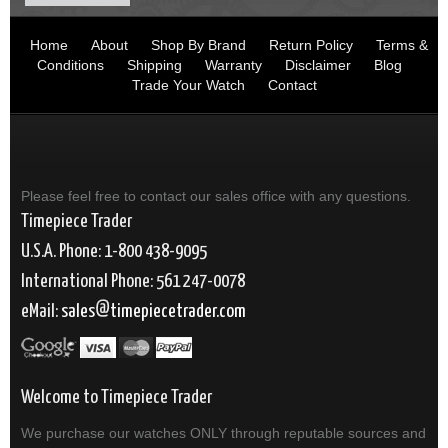
Home
About
Shop By Brand
Return Policy
Terms &
Conditions
Shipping
Warranty
Disclaimer
Blog
Trade Your Watch
Contact
Please feel free to contact our sales office with any questions.
Timepiece Trader
U.S.A. Phone: 1-800 438-9095
International Phone: 561 247-0078
eMail:
sales
timepiecetrader.com
Welcome to Timepiece Trader
We purchase our watches ONLY through reputable sources and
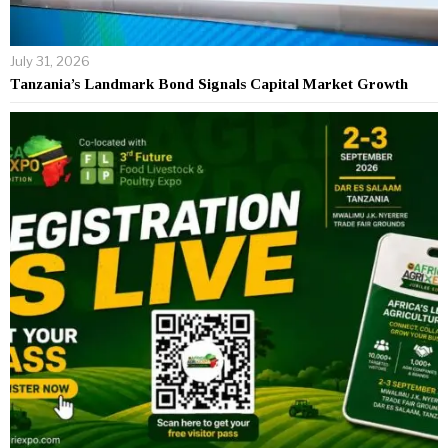
July 31, 2026
Tanzania’s Landmark Bond Signals Capital Market Growth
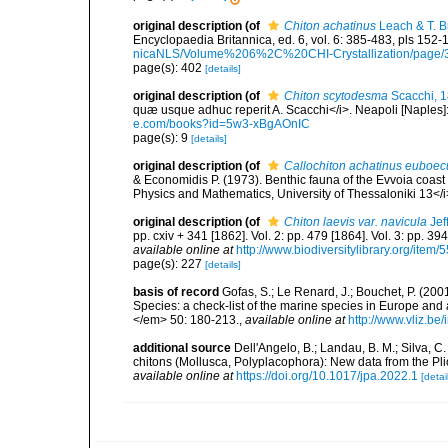
original description
(of
Chiton achatinus
Leach & T. B
Encyclopaedia Britannica, ed. 6, vol. 6: 385-483, pls 152-
nicaNLS/Volume%206%2C%20CHI-Crystallization/page/
page(s): 402
[details]
original description
(of
Chiton scytodesma
Scacchi, 
quæ usque adhuc reperit A. Scacchi</i>. Neapoli [Naples]: T
e.com/books?id=5w3-xBgAOnIC
page(s): 9
[details]
original description
(of
Callochiton achatinus euboec
& Economidis P. (1973). Benthic fauna of the Evvoia coast a
Physics and Mathematics, University of Thessaloniki 13</i
original description
(of
Chiton laevis var. navicula
Jef
pp. cxiv + 341 [1862]. Vol. 2: pp. 479 [1864]. Vol. 3: pp. 39
available online at
http://www.biodiversitylibrary.org/item/
page(s): 227
[details]
basis of record
Gofas, S.; Le Renard, J.; Bouchet, P. (2001
Species: a check-list of the marine species in Europe and a
</em> 50: 180-213.
,
available online at
http://www.vliz.be
additional source
Dell'Angelo, B.; Landau, B. M.; Silva, 
chitons (Mollusca, Polyplacophora): New data from the Pl
available online at
https://doi.org/10.1017/jpa.2022.1
[detai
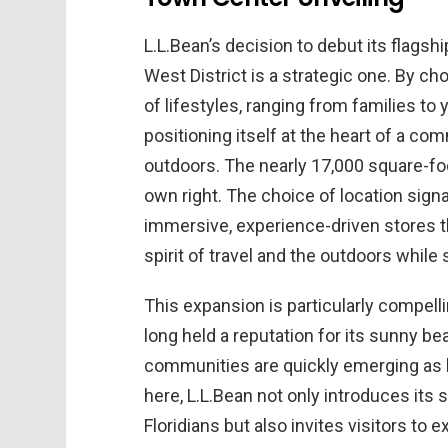
L.L.Bean’s decision to debut its flagsh
West District is a strategic one. By c
of lifestyles, ranging from families to
positioning itself at the heart of a c
outdoors. The nearly 17,000 square-foot 
own right. The choice of location signa
immersive, experience-driven stores t
spirit of travel and the outdoors while 
This expansion is particularly compelli
long held a reputation for its sunny bea
communities are quickly emerging as h
here, L.L.Bean not only introduces its s
Floridians but also invites visitors to 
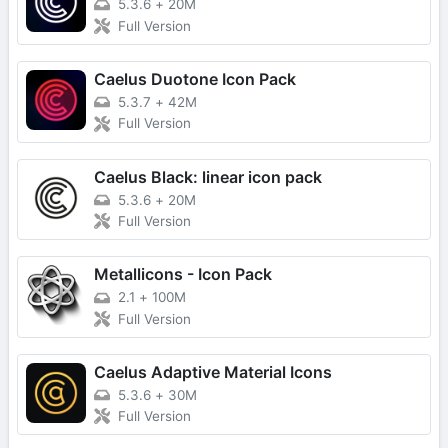
5.3.6
+
20M
Full Version
Caelus Duotone Icon Pack
5.3.7
+
42M
Full Version
Caelus Black: linear icon pack
5.3.6
+
20M
Full Version
Metallicons - Icon Pack
2.1
+
100M
Full Version
Caelus Adaptive Material Icons
5.3.6
+
30M
Full Version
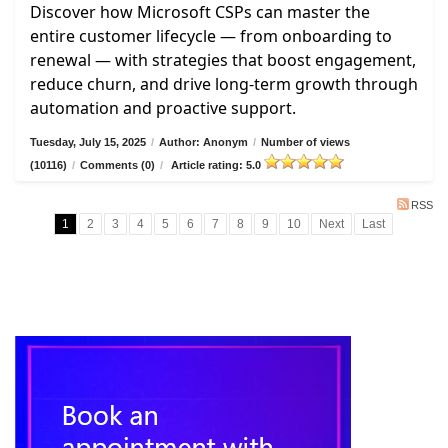
Discover how Microsoft CSPs can master the
entire customer lifecycle — from onboarding to
renewal — with strategies that boost engagement,
reduce churn, and drive long-term growth through
automation and proactive support.
Tuesday, July 15, 2025
/
Author: Anonym
/
Number of views
(10116)
/
Comments (0)
/
Article rating: 5.0
RSS
1
2
3
4
5
6
7
8
9
10
Next
Last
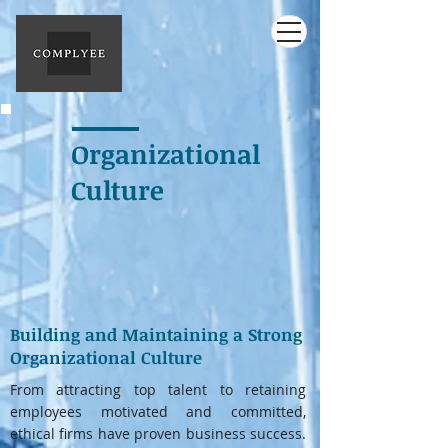
Organizational
Culture
Building and Maintaining a Strong
Organizational Culture
From attracting top talent to retaining
employees motivated and committed,
ethical firms have proven business success.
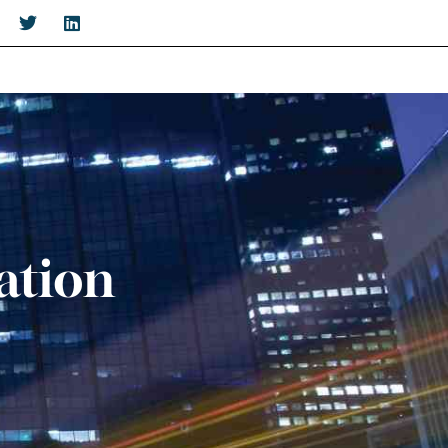
ation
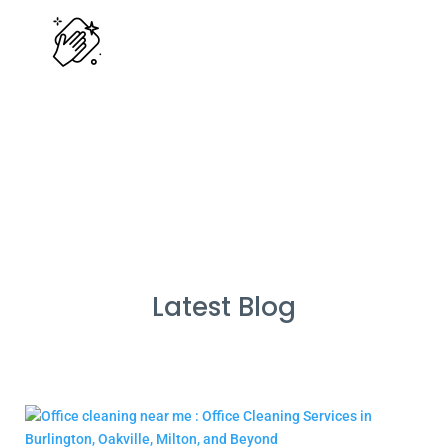
Cleans Completed
Latest Blog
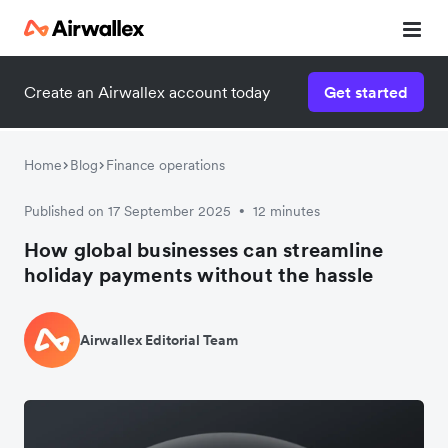
Create an Airwallex account today
Get started
Home
Blog
Finance operations
Published on 17 September 2025
12 minutes
•
How global businesses can streamline
holiday payments without the hassle
Airwallex Editorial Team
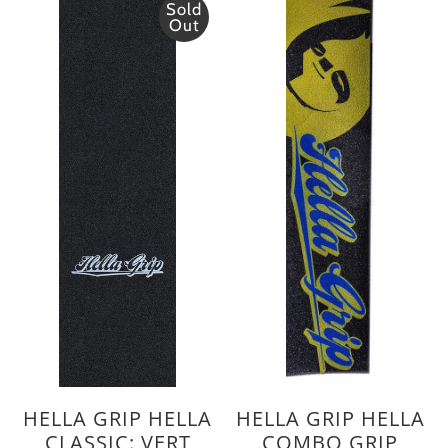
Sold
Out
HELLA GRIP HELLA
HELLA GRIP HELLA
CLASSIC: VERT
COMBO GRIP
● ● ● ●
-- TASK TO COMPLETE --
Leave out the pictures and return the rest of the records exactly.

-- RESPONSE --
Home
About
Shop By Brand
Return Policy
Terms &
Conditions
Shipping
Warranty
Disclaimer
Blog
Trade Your Watch
Contact
Please feel free to contact our sales office with any questions.
Timepiece Trader
U.S.A. Phone: 1-800 438-9095
International Phone: 561 247-0078
eMail:
sales
timepiecetrader.com
Welcome to Timepiece Trader
We purchase our watches ONLY through reputable sources and
July 31, 2026
Tanzania’s Landmark Bond Signals Capital Market Growth
original description
(of
Chiton achatinus
Leach & T. B
Encyclopaedia Britannica, ed. 6, vol. 6: 385-483, pls 152-
nicaNLS/Volume%206%2C%20CHI-Crystallization/page/
page(s): 402
[details]
original description
(of
Chiton scytodesma
Scacchi, 
quæ usque adhuc reperit A. Scacchi</i>. Neapoli [Naples]: T
e.com/books?id=5w3-xBgAOnIC
page(s): 9
[details]
original description
(of
Callochiton achatinus euboec
& Economidis P. (1973). Benthic fauna of the Evvoia coast a
Physics and Mathematics, University of Thessaloniki 13</i
original description
(of
Chiton laevis var. navicula
Jef
pp. cxiv + 341 [1862]. Vol. 2: pp. 479 [1864]. Vol. 3: pp. 39
available online at
http://www.biodiversitylibrary.org/item/
page(s): 227
[details]
basis of record
Gofas, S.; Le Renard, J.; Bouchet, P. (2001
Species: a check-list of the marine species in Europe and a
</em> 50: 180-213.
,
available online at
http://www.vliz.be
additional source
Dell'Angelo, B.; Landau, B. M.; Silva, 
chitons (Mollusca, Polyplacophora): New data from the Pl
available online at
https://doi.org/10.1017/jpa.2022.1
[detai
L.L.Bean’s decision to debut its flagsh
West District is a strategic one. By c
of lifestyles, ranging from families to
positioning itself at the heart of a c
outdoors. The nearly 17,000 square-foot 
own right. The choice of location signa
immersive, experience-driven stores t
spirit of travel and the outdoors while 
This expansion is particularly compelli
long held a reputation for its sunny bea
communities are quickly emerging as h
here, L.L.Bean not only introduces its s
Floridians but also invites visitors to 
5.3.6
+
20M
Full Version
Caelus Duotone Icon Pack
5.3.7
+
42M
Full Version
Caelus Black: linear icon pack
5.3.6
+
20M
Full Version
Metallicons - Icon Pack
2.1
+
100M
Full Version
Caelus Adaptive Material Icons
5.3.6
+
30M
Full Version
Discover how Microsoft CSPs can master the
entire customer lifecycle — from onboarding to
renewal — with strategies that boost engagement,
reduce churn, and drive long-term growth through
automation and proactive support.
Tuesday, July 15, 2025
/
Author: Anonym
/
Number of views
(10116)
/
Comments (0)
/
Article rating: 5.0
RSS
1
2
3
4
5
6
7
8
9
10
Next
Last
Organizational
Culture
Building and Maintaining a Strong
Organizational Culture
From attracting top talent to retaining
employees motivated and committed,
ethical firms have proven business success.
ation
Cleans Completed
Latest Blog
Create an Airwallex account today
Get started
Home
Blog
Finance operations
Published on 17 September 2025
12 minutes
•
How global businesses can streamline
holiday payments without the hassle
Airwallex Editorial Team
Sold
Out
HELLA GRIP HELLA
HELLA GRIP HELLA
CLASSIC: VERT
COMBO GRIP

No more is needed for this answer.